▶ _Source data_
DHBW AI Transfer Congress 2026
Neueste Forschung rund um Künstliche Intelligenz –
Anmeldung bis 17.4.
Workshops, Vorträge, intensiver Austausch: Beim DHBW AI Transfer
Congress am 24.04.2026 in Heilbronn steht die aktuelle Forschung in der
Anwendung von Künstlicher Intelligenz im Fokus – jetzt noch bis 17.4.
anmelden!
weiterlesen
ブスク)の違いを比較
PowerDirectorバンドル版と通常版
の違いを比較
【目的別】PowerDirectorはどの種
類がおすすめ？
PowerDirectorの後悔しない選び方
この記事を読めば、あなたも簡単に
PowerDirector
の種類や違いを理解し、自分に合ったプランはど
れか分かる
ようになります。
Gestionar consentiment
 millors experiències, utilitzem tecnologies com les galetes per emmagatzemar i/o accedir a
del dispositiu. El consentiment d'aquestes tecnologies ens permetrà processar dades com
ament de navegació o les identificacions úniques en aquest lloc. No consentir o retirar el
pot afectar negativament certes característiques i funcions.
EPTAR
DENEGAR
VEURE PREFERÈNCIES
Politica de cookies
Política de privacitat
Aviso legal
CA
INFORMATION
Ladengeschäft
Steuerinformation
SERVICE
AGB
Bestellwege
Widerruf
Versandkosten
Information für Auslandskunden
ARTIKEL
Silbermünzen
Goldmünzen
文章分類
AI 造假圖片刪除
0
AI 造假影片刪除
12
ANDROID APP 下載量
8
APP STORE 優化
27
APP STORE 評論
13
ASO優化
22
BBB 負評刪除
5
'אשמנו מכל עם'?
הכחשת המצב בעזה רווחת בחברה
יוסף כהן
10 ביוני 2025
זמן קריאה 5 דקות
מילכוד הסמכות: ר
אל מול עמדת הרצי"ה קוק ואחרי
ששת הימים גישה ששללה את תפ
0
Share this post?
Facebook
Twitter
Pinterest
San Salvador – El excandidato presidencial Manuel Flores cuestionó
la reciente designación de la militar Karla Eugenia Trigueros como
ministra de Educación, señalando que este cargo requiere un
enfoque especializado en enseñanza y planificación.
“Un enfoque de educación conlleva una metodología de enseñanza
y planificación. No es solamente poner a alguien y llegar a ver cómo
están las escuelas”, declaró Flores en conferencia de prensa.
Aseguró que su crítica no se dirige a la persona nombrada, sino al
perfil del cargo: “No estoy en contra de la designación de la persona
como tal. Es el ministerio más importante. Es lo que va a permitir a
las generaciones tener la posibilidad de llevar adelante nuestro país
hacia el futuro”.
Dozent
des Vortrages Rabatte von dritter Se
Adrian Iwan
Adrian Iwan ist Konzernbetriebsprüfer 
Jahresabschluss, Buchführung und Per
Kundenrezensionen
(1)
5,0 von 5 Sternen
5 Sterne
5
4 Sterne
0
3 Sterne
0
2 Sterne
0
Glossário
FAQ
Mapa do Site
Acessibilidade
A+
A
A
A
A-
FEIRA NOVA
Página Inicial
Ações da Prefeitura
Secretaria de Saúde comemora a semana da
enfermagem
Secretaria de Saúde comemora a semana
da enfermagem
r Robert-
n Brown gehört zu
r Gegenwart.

▶ _WORK TO COMPLETE_
For each entry above, write out an exact copy.

▶ _EXPECTED ANSWER_
DHBW AI Transfer Congress 2026
Neueste Forschung rund um Künstliche Intelligenz –
Anmeldung bis 17.4.
Workshops, Vorträge, intensiver Austausch: Beim DHBW AI Transfer
Congress am 24.04.2026 in Heilbronn steht die aktuelle Forschung in der
Anwendung von Künstlicher Intelligenz im Fokus – jetzt noch bis 17.4.
anmelden!
weiterlesen
ブスク)の違いを比較
PowerDirectorバンドル版と通常版
の違いを比較
【目的別】PowerDirectorはどの種
類がおすすめ？
PowerDirectorの後悔しない選び方
この記事を読めば、あなたも簡単に
PowerDirector
の種類や違いを理解し、自分に合ったプランはど
れか分かる
ようになります。
Gestionar consentiment
 millors experiències, utilitzem tecnologies com les galetes per emmagatzemar i/o accedir a
del dispositiu. El consentiment d'aquestes tecnologies ens permetrà processar dades com
ament de navegació o les identificacions úniques en aquest lloc. No consentir o retirar el
pot afectar negativament certes característiques i funcions.
EPTAR
DENEGAR
VEURE PREFERÈNCIES
Politica de cookies
Política de privacitat
Aviso legal
CA
INFORMATION
Ladengeschäft
Steuerinformation
SERVICE
AGB
Bestellwege
Widerruf
Versandkosten
Information für Auslandskunden
ARTIKEL
Silbermünzen
Goldmünzen
文章分類
AI 造假圖片刪除
0
AI 造假影片刪除
12
ANDROID APP 下載量
8
APP STORE 優化
27
APP STORE 評論
13
ASO優化
22
BBB 負評刪除
5
'אשמנו מכל עם'?
הכחשת המצב בעזה רווחת בחברה
יוסף כהן
10 ביוני 2025
זמן קריאה 5 דקות
מילכוד הסמכות: ר
אל מול עמדת הרצי"ה קוק ואחרי
ששת הימים גישה ששללה את תפ
0
Share this post?
Facebook
Twitter
Pinterest
San Salvador – El excandidato presidencial Manuel Flores cuestionó
la reciente designación de la militar Karla Eugenia Trigueros como
ministra de Educación, señalando que este cargo requiere un
enfoque especializado en enseñanza y planificación.
“Un enfoque de educación conlleva una metodología de enseñanza
y planificación. No es solamente poner a alguien y llegar a ver cómo
están las escuelas”, declaró Flores en conferencia de prensa.
Aseguró que su crítica no se dirige a la persona nombrada, sino al
perfil del cargo: “No estoy en contra de la designación de la persona
como tal. Es el ministerio más importante. Es lo que va a permitir a
las generaciones tener la posibilidad de llevar adelante nuestro país
hacia el futuro”.
Dozent
des Vortrages Rabatte von dritter Se
Adrian Iwan
Adrian Iwan ist Konzernbetriebsprüfer 
Jahresabschluss, Buchführung und Per
Kundenrezensionen
(1)
5,0 von 5 Sternen
5 Sterne
5
4 Sterne
0
3 Sterne
0
2 Sterne
0
Glossário
FAQ
Mapa do Site
Acessibilidade
A+
A
A
A
A-
FEIRA NOVA
Página Inicial
Ações da Prefeitura
Secretaria de Saúde comemora a semana da
enfermagem
Secretaria de Saúde comemora a semana
da enfermagem
r Robert-
n Brown gehört zu
r Gegenwart.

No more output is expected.